You will not have to pay a fee to access your personal data (or to exercise any of the other rights). However, we may charge a reasonable fee if your request for access is clearly unfounded or excessive. Alternatively, we may refuse to comply with the request in such circumstances.
If you wish to exercise your rights, we may need to request specific information from you to help us confirm your identity, especially if you are exercising your right of access.
If you wish to exercise your rights, please contact us at dataprivacy@achilles.com.
You can also lodge a complaint with your local data protection supervisory authority. In the UK, this is the ICO (https://ico.org.uk/make-a-complaint/). In the EEA, there are national and regional data protection authorities (a list is available here: https://edpb.europa.eu/about-edpb/about-edpb/members_en).
9. HOW TO CONTACT US
The rights available to you depend on the laws of the country in which you are located or in which the controller is established and processes your personal information. You should contact the data controller to exercise your rights. If you are unsure who the data controller is, you can contact us at dataprivacy@achilles.com and ask for the controller’s contact details.

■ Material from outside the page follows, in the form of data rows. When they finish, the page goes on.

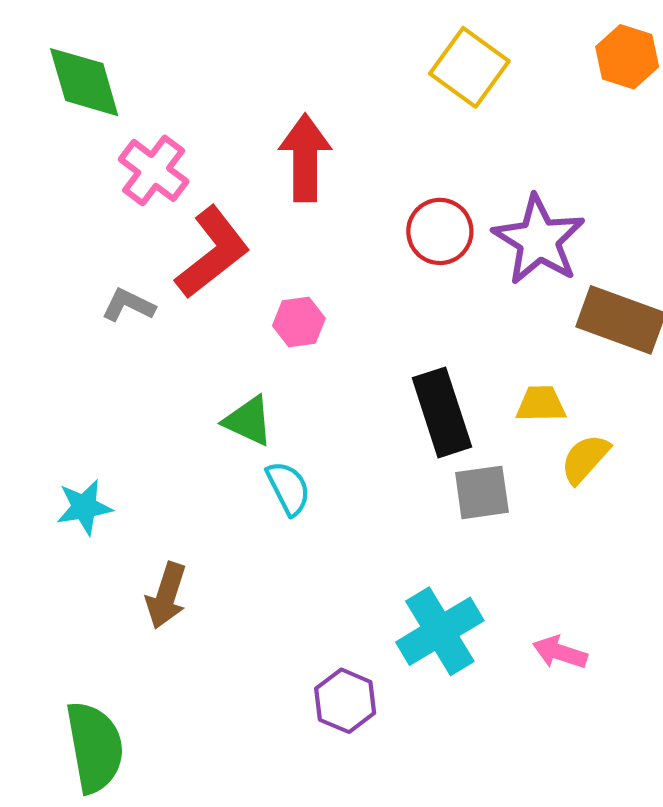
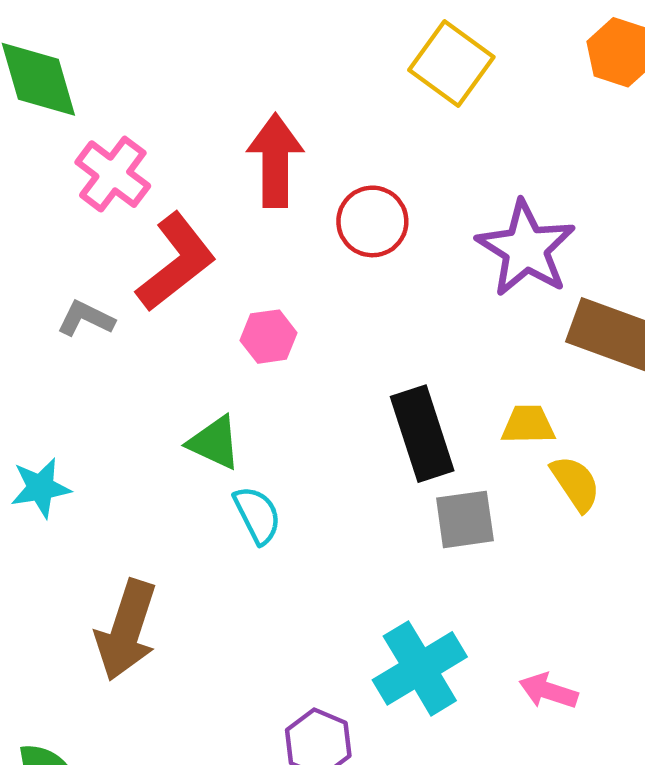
red circle: (440, 231) -> (372, 221), moved
yellow semicircle: (585, 459) -> (576, 483), turned 104
cyan star: (84, 507) -> (41, 488), moved
brown arrow: (166, 596) -> (126, 630), size x1.4

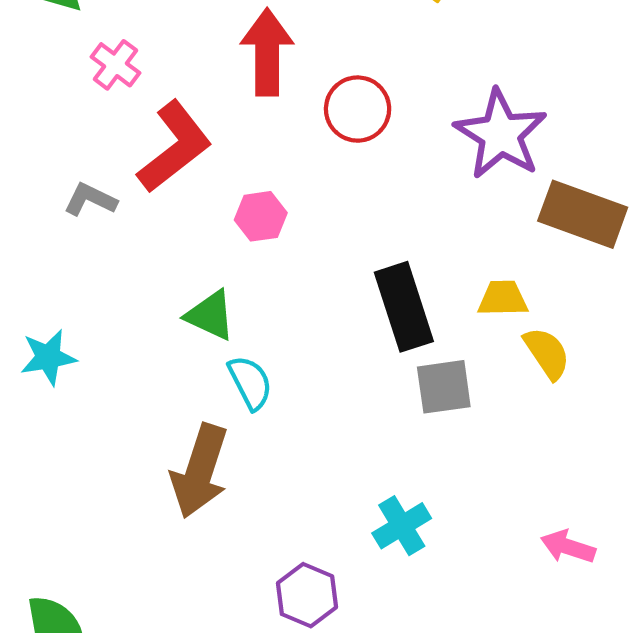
pink cross: (113, 174) -> (116, 65), size x0.7
brown arrow: (126, 630) -> (200, 471), moved
cyan cross: (420, 668) -> (402, 526), size x0.7
pink arrow: (548, 691) -> (568, 547), moved

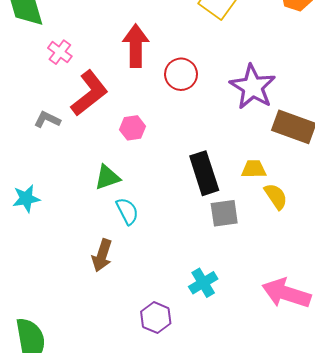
green triangle: (210, 315) -> (107, 177), turned -44
brown arrow: (200, 471) -> (102, 255), size x0.7
pink arrow: (568, 547) -> (286, 293), size x1.8

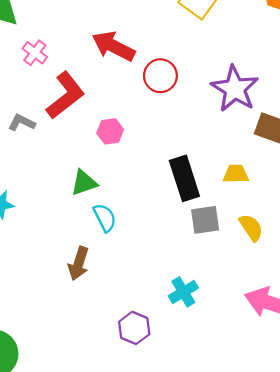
red arrow: (136, 46) -> (113, 46), turned -63
yellow semicircle: (276, 196) -> (251, 228), moved

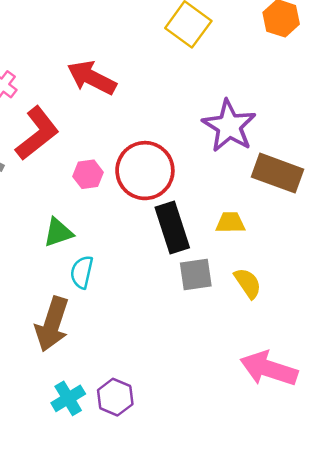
red circle: (160, 76) -> (145, 171), moved, size x1.5
cyan semicircle: (105, 218) -> (82, 272), turned -140
brown arrow: (79, 264) -> (52, 324), size x1.4
cyan cross: (183, 292) -> (68, 398), moved

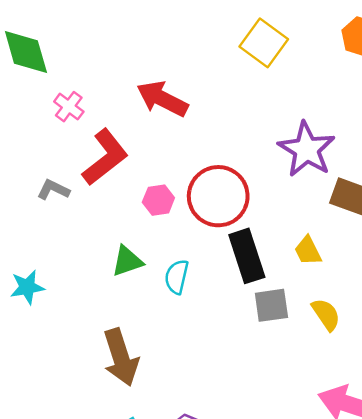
yellow trapezoid: (230, 223) -> (308, 251), turned -116
cyan semicircle: (82, 272) -> (177, 277), moved
brown arrow: (52, 324) -> (121, 357), turned -36

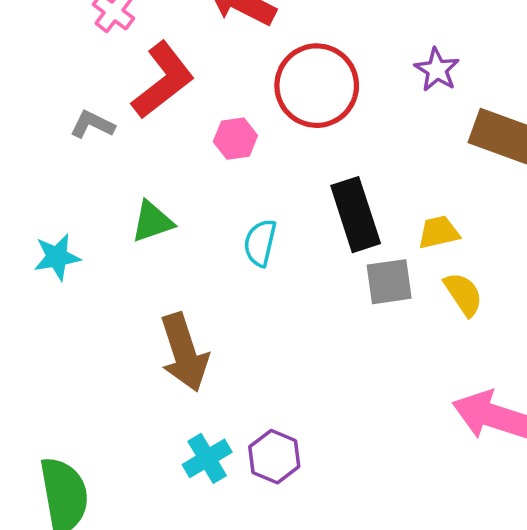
purple star: (307, 149) -> (437, 70), size x0.6
red circle: (218, 196) -> (317, 86), moved
yellow trapezoid: (308, 251) -> (439, 232), moved, turned 104
green triangle: (127, 261) -> (152, 222), moved

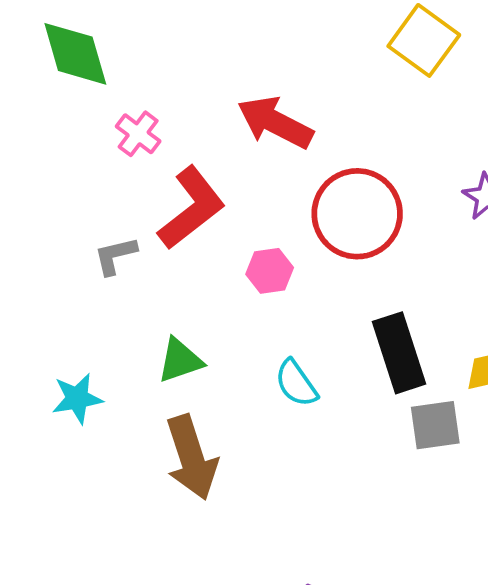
gray L-shape: (92, 124) -> (115, 256), turned -39
cyan semicircle: (260, 243) -> (296, 383), turned -48
brown arrow: (184, 352) -> (191, 458), moved

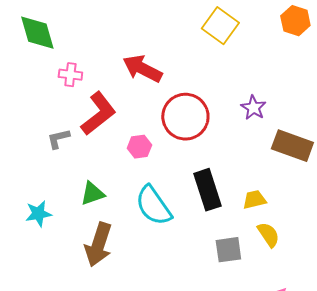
pink cross: (138, 134) -> (70, 75), turned -30
cyan semicircle: (296, 383) -> (153, 206), size x1.6
gray square: (435, 425) -> (228, 250), moved
brown arrow: (191, 458) -> (98, 245), turned 36

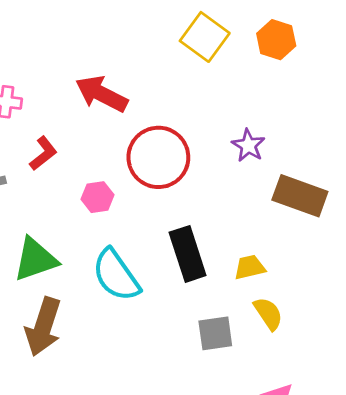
orange hexagon: (295, 21) -> (276, 40), moved
red L-shape: (98, 114) -> (43, 153), size x0.6
green triangle: (92, 194) -> (35, 259), size x1.4

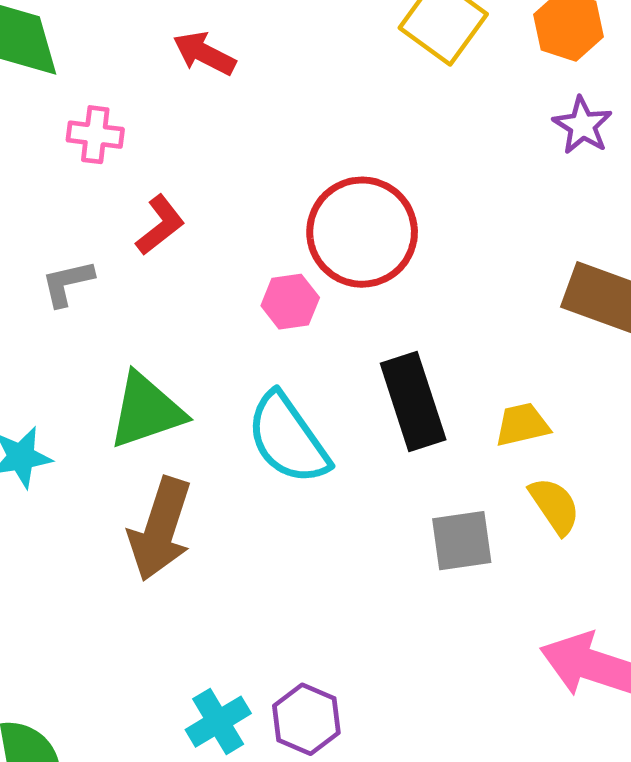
red arrow: (101, 94) -> (204, 53), moved, size x0.7
purple star: (248, 145) -> (582, 125), moved
pink hexagon: (98, 197) -> (290, 302), moved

You can contact Achilles in relation to data protection and this privacy notice by writing to:
UK, EU and ROW
Achilles Information Limited
Attn: Legal Department
115 NRTW Olympic Avenue, Milton Park
Abingdon, OX14 4SA
United Kingdom
United States
Achilles Information, LLC.
Attn: Legal Department
5271 California Ave. Suite 290
Irvine, CA 92617
United States
Alternatively, you can email us at dataprivacy@achilles.com.
10. UPDATES TO THIS NOTICE
We update this privacy notice from time to time in response to changes in applicable laws and regulations, to our processing practices and to products and services we offer. When changes are made, we will update the ‘Last Updated’ date at the top of this page. Please review this privacy notice periodically to check for updates.